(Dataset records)
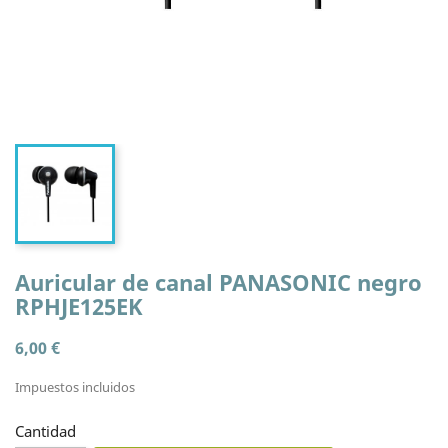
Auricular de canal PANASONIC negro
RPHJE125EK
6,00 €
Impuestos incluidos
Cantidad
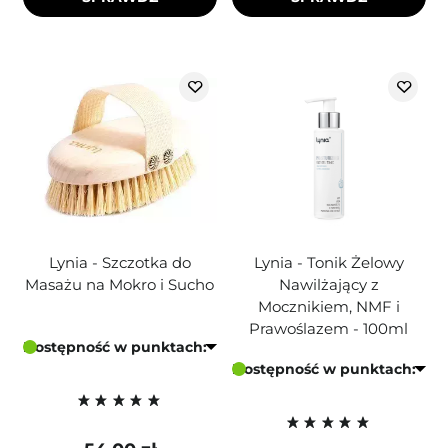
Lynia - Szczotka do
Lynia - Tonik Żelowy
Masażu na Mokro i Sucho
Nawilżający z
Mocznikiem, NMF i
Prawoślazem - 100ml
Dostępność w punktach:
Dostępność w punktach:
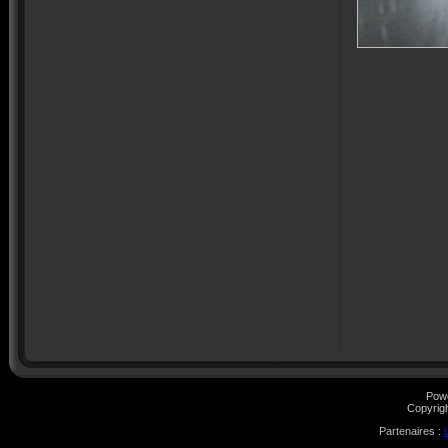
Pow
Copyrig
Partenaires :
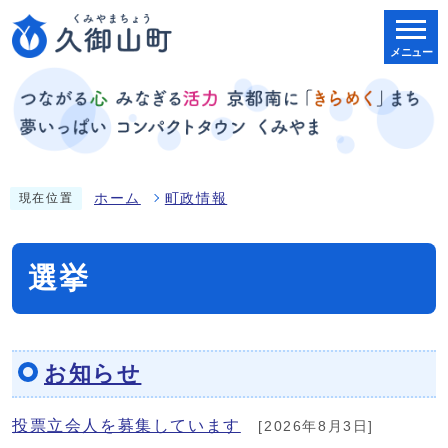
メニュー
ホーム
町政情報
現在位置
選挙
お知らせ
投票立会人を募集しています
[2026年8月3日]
* * *
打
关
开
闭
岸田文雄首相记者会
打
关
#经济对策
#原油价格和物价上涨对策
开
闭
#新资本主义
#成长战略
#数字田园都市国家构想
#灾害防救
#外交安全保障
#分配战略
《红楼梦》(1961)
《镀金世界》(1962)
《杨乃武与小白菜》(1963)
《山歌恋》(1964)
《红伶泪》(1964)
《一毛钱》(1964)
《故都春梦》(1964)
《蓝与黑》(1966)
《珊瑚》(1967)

# [EXERCISE BRIEF]
Above are the records; copy every line in them that holds the word "Lynia".

# [RESPONSE TO THIS TASK]
Lynia - Szczotka do
Lynia - Tonik Żelowy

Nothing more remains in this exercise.